I social network hanno reso insopportabile il giorno dopo le elezioni.
Per chi vi ha bazzicato, la rete è stata una sequela inverosimile di sparate, accuse, insulti, rattoppi, boutade e anche diverse “boutadanade” (per citare un vecchio adagio della Gialappa’s).
Accendere la tv faceva solo venire voglia di lanciarla dalla finestra.
Ad urne chiuse poi è partita la pletora di raffinatissime analisi da parte delle forze politiche.
Renzi che cerca di minimizzare per ovvie ragioni: il PD non è andato come sperava il Presidente del Consiglio.
Il Centro-destra che mastica amaro per il risultato di Roma e Torino ma spera ancora a Milano.

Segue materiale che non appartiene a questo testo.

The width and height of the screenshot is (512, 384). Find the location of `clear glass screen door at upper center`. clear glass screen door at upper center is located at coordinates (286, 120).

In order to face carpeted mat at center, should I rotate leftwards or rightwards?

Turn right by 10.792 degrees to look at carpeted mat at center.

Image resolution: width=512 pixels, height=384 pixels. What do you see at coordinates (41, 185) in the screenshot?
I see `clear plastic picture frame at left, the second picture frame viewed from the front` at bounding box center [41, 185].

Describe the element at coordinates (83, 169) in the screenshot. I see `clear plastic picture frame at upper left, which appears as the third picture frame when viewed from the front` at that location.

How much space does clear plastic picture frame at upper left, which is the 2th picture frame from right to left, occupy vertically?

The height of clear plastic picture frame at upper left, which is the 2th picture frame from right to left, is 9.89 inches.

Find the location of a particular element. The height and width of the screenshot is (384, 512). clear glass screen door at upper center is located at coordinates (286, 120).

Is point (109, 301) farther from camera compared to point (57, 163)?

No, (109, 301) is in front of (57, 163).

Il Movimento 5 Stelle che vaneggia sostenendo di essere il partito più votato d’Italia (secondo quale studio?).
Ad oggi, a mia conoscenza (ma non escludo la possibilità di essere smentito) la più autorevole analisi sul voto l’ha fatta l’Istituto Cattaneo qui .
I dati sembrano suggerire
- un PD in sostanziale stallo a livello nazionale (un punto percentuale circa in più rispetto alle scorse politiche ma sceso di molto se si considerano le amministrative del 2011)
- un Centro-Destra (laddove si è presentato unito) che invece cresce rispetto alle politiche del 2013 (ma con notevoli eccezioni in città importanti) e che però è lontano dai numeri delle scorse amministrative
- un Movimento 5 Stelle in flessione (meno 4 punti percentuali) rispetto alle politiche ma chiaramente cresciuto dal 2011
Ora, siccome nessuno può dire di aver vinto, ecco che tutti dicono di aver vinto.
Follia? No. E questa non è Sparta, è la politica baby.
L’unica cosa che cresce è l’astensione e (pare quindi) la disaffezione per la politica, come si vede anche consultando altri dati (qui) che mostrano i flussi elettorali.
Insomma, una crisi della politica (e della partecipazione alla stessa) che nessuna forza pare riesca a fermare.
Ora vediamo che succede ai ballottaggi del 19 Giugno.
Perché se è vero che i voti vanno contati, e che le amministrative non sono le politiche, è anche vero che conquistare certi luoghi rimane un gesto simbolico politicamente importante.
Simboli che potrebbero, in futuro, fare la differenza e modificare la lotta in vista del prossimo appuntamento elettorale di ottobre: il referendum.